Reduced US export capabilities could not have come at a worse time for Europe where reduced flows on the NordSteam 1 pipeline to Europe has further uprooted the market and driven prices to a demand destructive territory just below €150/MWh ($46.5/MMBtu), around a ten-fold higher price than seen in the run up to last year’s surge. The economic impact on European utilities not receiving the gas they bought under long-term contracts with Gazprom at much lower prices is currently being felt the hardest in Germany, a country whose failed strategy to depend almost exclusively on Russian gas has left many high energy consuming industries exposed.
This past week Uniper, a major energy company, was the first to ask for state help after receiving only 40% of the contractual agreed gas volumes from Gazprom since June 16. In order to make up the shortfall they are forced to buy the gas in the spot market at the mentioned very high levels. With the cost on winter gas already trading close to €150/MWh and with storage injections slowing, only an aggressive reduction in demand, either through voluntary or government intervention will prevent the risk of blackouts this winter.
Crude oil and fuel products remain rangebound and after recording their first, albeit small, monthly loss since last November, and some questions are being raised about the sector’s ability to withstand additional recession-focused selling. We still believe – and fear – that worries about demand destruction will be more than offset by supply constraints. OPEC+ met this week and agreed another small production hike at a time where the group is already trailing their own production target by 2.7 million barrels per day. Having completed the reversal of output cuts made at the start of the pandemic in 2020, the market will focus on what lies ahead, but with most producers being close to maxed out, we are unlikely to see a surprise additional supply response.
The weekly inventory report from the US Energy Information Administration showed US crude stockpiles, despite massive injections from Strategic Petroleum Reserves (SPR), falling to their lowest seasonal level since 2014 while stocks at Cushing, the important delivery hub for WTI crude oil futures dropped to 21.3 million barrels, are also the lowest since 2014. The negative market impact, however, came from finished motor gasoline supplied data which showed that US demand for gasoline is succumbing in a more substantial way to record-high gasoline prices after showing a counter-seasonal decline.

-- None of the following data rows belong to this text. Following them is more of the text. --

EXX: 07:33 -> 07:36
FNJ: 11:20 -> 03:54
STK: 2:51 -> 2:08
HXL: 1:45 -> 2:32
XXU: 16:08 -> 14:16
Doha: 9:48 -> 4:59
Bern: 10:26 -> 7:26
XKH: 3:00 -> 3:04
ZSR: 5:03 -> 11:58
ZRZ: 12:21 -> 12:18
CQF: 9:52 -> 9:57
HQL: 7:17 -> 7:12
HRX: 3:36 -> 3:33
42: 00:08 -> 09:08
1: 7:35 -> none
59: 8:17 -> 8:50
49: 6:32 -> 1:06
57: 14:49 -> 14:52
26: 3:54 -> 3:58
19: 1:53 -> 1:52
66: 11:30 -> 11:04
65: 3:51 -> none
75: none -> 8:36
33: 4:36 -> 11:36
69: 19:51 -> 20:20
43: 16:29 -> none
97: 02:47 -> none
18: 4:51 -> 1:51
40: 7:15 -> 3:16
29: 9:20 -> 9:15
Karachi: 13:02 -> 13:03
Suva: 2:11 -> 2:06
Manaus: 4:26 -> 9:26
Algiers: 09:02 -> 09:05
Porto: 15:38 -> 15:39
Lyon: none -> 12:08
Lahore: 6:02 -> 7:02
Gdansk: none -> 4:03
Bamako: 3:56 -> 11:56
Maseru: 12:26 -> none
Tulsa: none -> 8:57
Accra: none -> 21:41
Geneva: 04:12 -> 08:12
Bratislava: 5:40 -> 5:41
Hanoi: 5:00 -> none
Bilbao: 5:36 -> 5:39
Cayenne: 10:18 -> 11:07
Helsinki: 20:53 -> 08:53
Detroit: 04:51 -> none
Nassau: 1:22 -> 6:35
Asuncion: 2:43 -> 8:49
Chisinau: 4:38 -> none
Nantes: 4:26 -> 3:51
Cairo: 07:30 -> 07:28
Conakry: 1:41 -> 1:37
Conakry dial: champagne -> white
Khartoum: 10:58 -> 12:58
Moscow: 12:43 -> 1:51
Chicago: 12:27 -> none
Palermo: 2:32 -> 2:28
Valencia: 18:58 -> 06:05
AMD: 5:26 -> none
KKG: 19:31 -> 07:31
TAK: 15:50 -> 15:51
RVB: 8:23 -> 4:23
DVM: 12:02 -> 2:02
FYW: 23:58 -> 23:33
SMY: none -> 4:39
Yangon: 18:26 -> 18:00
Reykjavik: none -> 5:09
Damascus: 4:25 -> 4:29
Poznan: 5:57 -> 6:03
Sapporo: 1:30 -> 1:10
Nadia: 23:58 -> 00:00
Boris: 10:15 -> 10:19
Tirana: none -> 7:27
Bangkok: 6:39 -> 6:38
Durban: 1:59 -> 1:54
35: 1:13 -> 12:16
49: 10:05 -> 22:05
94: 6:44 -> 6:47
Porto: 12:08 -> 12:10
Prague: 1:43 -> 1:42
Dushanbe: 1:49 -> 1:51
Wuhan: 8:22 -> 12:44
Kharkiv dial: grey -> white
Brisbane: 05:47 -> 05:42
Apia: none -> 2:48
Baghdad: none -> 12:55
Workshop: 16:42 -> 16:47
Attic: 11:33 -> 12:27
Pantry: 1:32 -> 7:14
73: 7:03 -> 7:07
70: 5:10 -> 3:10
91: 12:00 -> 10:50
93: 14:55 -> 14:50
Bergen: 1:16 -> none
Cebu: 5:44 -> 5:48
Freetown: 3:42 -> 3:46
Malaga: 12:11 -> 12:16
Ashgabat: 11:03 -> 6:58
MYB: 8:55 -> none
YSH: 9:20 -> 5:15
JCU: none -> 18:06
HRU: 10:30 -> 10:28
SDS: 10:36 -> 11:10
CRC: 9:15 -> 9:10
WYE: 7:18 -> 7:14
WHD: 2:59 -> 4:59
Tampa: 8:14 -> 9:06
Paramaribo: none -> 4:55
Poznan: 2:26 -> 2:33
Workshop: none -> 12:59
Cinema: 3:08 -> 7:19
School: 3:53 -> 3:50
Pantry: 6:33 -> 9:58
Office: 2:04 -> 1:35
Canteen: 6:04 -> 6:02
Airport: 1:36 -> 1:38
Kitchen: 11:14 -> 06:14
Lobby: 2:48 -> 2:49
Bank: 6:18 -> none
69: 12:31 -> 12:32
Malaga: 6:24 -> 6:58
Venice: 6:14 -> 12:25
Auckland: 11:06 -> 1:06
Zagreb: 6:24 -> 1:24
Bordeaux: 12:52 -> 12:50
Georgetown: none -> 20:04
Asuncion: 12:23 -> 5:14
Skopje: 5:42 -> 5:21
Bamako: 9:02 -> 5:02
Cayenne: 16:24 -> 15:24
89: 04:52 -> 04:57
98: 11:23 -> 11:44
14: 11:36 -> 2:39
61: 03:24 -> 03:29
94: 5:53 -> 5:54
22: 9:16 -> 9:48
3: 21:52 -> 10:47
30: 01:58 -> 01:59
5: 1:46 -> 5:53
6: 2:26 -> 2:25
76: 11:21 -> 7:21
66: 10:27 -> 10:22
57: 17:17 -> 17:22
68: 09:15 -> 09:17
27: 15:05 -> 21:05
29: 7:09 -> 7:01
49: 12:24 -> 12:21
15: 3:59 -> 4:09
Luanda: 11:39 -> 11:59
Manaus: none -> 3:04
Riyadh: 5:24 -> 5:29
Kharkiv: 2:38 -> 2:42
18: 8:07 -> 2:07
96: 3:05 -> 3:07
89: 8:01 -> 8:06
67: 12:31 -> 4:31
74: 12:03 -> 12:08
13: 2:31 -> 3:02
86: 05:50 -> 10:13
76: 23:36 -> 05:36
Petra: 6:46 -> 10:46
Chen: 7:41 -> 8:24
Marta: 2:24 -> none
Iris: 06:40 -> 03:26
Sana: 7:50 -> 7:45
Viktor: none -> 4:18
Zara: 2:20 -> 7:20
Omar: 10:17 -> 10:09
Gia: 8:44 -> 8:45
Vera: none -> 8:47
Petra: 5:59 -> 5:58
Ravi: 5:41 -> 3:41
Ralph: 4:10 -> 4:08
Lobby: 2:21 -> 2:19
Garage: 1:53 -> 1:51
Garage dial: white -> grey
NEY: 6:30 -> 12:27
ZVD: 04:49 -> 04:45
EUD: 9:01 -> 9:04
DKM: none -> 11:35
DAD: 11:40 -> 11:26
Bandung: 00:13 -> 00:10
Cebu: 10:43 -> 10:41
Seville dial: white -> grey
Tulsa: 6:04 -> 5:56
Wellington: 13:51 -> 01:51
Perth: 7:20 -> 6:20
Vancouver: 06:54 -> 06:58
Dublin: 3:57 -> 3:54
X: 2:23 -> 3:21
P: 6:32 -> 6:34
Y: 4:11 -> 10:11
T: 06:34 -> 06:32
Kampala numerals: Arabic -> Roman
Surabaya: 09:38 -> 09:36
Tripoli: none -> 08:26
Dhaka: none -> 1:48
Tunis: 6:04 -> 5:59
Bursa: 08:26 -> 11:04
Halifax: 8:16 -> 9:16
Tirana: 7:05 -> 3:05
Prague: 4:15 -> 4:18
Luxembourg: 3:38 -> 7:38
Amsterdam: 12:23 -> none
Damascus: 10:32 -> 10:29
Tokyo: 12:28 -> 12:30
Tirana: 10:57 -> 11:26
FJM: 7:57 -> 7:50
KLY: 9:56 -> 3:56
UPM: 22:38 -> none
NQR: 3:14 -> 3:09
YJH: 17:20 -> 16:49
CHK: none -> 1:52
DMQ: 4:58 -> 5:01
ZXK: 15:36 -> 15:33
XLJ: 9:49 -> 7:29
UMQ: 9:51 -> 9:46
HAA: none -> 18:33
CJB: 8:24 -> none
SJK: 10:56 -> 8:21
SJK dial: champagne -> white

In the short term, we will see a battle between macroeconomic focused traders selling “paper” oil through futures and other financial products as a hedge against recession, and the physical market where price supportive tightness remains. A battle that for now and during the upcoming peak summer holiday period when liquidity dries out may see Brent crude oil trade within the established range between $100 and $125.
Gold and silver
Gold traded below $1800 for the first time in six weeks with focus now on key support around $1780. The weakness being driven by a combination of a stronger dollar, the market pricing in lower forward inflation driven by rate hikes, recession worries reducing the overall appetite for commodity exposure, and after India, the world’s number 2 consumer, increased import taxes. In addition, silver has slumped below $20, dragged lower by continued weakness across industrial metals, especially copper. Faced with these multiple headwinds, investors are reducing their exposure in ETFs while speculators are adding short positions through futures. Reasons for holding gold, such as the hedge against stagflation, geopolitical and financial market risks, have not gone away, but for now with the summer holiday and low liquidity season upon us, investors are scaling back more than gearing up.